With 7.8 percent of UK students currently travelling as part of their degree and more students interested in the benefits of international study, we’re likely to see more UK students heading abroad in the next few years.
Plus, the UK itself is currently home to over 458,000 international students from other countries. Studying abroad is becoming more popular, with students keen to experience different cultures and find the best educational experience for themselves.
If you’re considering higher education abroad, Mike Ryan, Chief Executive at PACK & SEND, has put together a handy guide for those taking their study around the world.
Handling your finances abroad
Before venturing off, make a plan for your money. With transport and living costs in a different culture among the key considerations, it pays to be smart with your cash.
As soon as you’ve chosen your new study home, start planning. Flights are best booked 5 months in advance, as this is when they’re cheapest.
Consider signing up for a credit card that doesn’t charge any transaction fees when used abroad, as these can soon add up over a year abroad.
It’s also recommended to set up online banking. This allows you to track your outgoings, helps with budgeting and can keep your account secure in the event of a lost or stolen card.
Keep a note of things like rent, bills and money for study materials and set a monthly budget that’s sustainable and allows a bit of cash left over for entertainment and unexpected costs.

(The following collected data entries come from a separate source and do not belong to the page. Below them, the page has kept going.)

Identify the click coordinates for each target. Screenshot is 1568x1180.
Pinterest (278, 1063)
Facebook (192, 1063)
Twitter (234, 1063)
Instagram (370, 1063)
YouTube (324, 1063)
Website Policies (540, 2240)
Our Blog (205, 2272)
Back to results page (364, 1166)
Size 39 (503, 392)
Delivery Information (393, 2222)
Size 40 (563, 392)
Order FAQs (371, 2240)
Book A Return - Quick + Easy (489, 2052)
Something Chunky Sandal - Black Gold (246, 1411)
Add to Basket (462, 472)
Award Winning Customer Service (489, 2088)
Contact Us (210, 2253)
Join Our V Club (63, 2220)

If you need extra money, avoid wiring transfers as transaction taxes can quickly add up. Instead, have a trustee, like a family member, access your bank account to deposit money in an emergency.
Don’t forget documentation
Your financial plan should also include travel and health insurance, to protect yourself against extortionate costs if the worst happens. Shop around for a reasonable plan that covers you for the destination you’re studying in.
There are even specialist plans available for people studying abroad that cover you against medical expenses and tuition fees if you’re taken ill.
It’s also important to check which customs documents and visa requirements you’ll need for your trip. Student visas are needed to study in most countries outside the EU (and post-Brexit it’s likely you’ll need a visa to study in EU countries, too).
Pack the essentials
Costs quickly add up when you exceed luggage limits, so it’s important to weigh suitcases and carry-ons before setting off.
Remember to pack appropriately for your destination, as this will also help you keep luggage lighter. It’s important to not only pack clothes for the weather but culturally appropriate ones, as some countries have different dress codes.
Think about items you can pick up when you arrive. Products like toiletries can always be restocked when you land and will keep luggage costs and travel hassle to a minimum.
It’s also good practice to carry emergency cash. Bring around £100 – £200 in local currency in case of emergencies, like your card not being accepted. This is especially important for things like food and transport once you’re off the plane.
While abroad, you’ll want access to home comforts. In countries where internet connectivity is limited or calling is expensive, it can be difficult to contact friends and family.
There are plenty of calling and video apps you can download that run over the internet, so if you’re able to get reliable Wi-Fi, you can catch up with family and friends for free.
Consider sending items ahead of time
Travelling with a year’s luggage can be a pain and often means people end up leaving behind items they’d like to take. For larger, more awkward items, consider getting them shipped in advance.
Look for shipping times and deadlines and book the shipment according to your flights, so you can have the items waiting for you on arrival.
Awkward and fragile items may need special attention to ensure they get to their destination safely, so make sure to check the best ways to ship certain items.
If you’re unsure of the customs rules around certain products in your country of choice, a specialist shipper will help you work out what you can and can’t send.